The evolution of the law of conservation of energy shows that the laws of conservation, being drawn from experience, need from time to time experimental verification and refinement. It is impossible to be sure that with the expansion of the limits of human knowledge, a given law or its specific formulation will remain valid. The law of conservation of energy, becoming more and more precise, gradually turns from an indefinite and abstract statement into an exact quantitative form.

10.2.1.5. Laws of conservation in the microworld

Conservation laws play an important role in quantum theory, in particular, in elementary particle physics. Conservation laws define selection rules, violation of which would lead to violation of conservation laws. In addition to the listed conservation laws that take place in the physics of macroscopic bodies, many specific conservation laws have arisen in the theory of elementary particles, which make it possible to interpret the selection rules observed in experience. Such, for example, is the law of conservation of baryon or nuclear charge, which is valid for all types of interactions. According to him, nuclear matter is conserved: the difference between the number of heavy particles (baryons) and the number of their antiparticles does not change in any process. Light elementary particles - leptons (electrons, neutrinos, etc.) are also conserved.
There are also approximate conservation laws that are valid in some processes and violated in others. Such conservation laws make sense if one can specify the class of processes in which they are performed. For example, the laws of conservation of strangeness, isotopic spin, and parity are strictly observed in processes occurring due to the strong interaction, but are violated in processes of the weak interaction. The electromagnetic interaction violates the law of conservation of isotopic spin. Thus, studies of elementary particles again reminded us of the need to test the existing conservation laws in each field of phenomena. Complicated experiments are being carried out with the aim of detecting possible weak violations of the conservation laws in the microcosm.

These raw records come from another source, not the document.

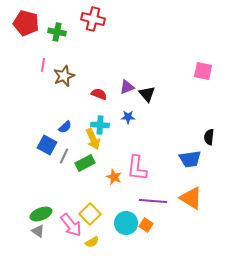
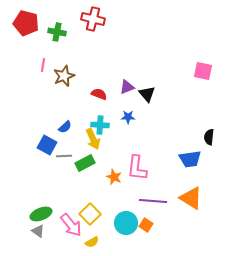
gray line: rotated 63 degrees clockwise
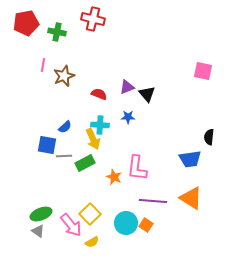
red pentagon: rotated 25 degrees counterclockwise
blue square: rotated 18 degrees counterclockwise
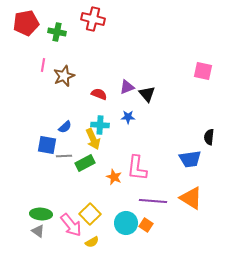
green ellipse: rotated 25 degrees clockwise
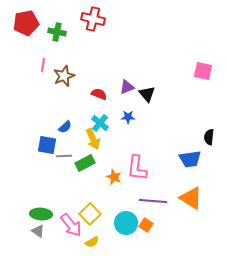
cyan cross: moved 2 px up; rotated 36 degrees clockwise
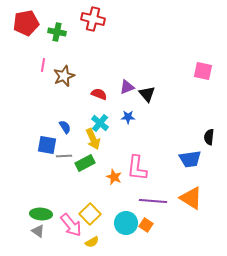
blue semicircle: rotated 80 degrees counterclockwise
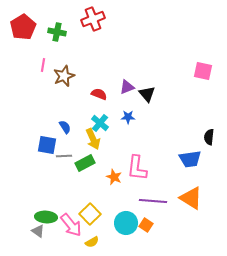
red cross: rotated 35 degrees counterclockwise
red pentagon: moved 3 px left, 4 px down; rotated 20 degrees counterclockwise
green ellipse: moved 5 px right, 3 px down
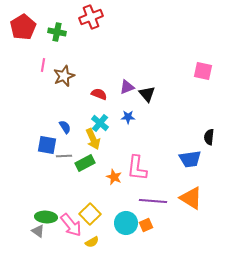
red cross: moved 2 px left, 2 px up
orange square: rotated 32 degrees clockwise
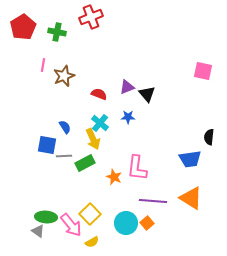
orange square: moved 1 px right, 2 px up; rotated 16 degrees counterclockwise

The verification of the mechanical conservation laws is the verification of the corresponding fundamental properties of space-time. For a long time, it was believed that in addition to the listed symmetry elements (energy conservation is associated with the homogeneity of time, conservation of momentum - with the homogeneity of space), space-time has mirror symmetry, i.e. invariance under spatial inversion. Then parity should be preserved. However, in 1857, parity nonconservation in the weak interaction was experimentally discovered, which raised the question of revising the views on the symmetry of space-time and fundamental conservation laws (in particular, on the laws of conservation of energy and momentum).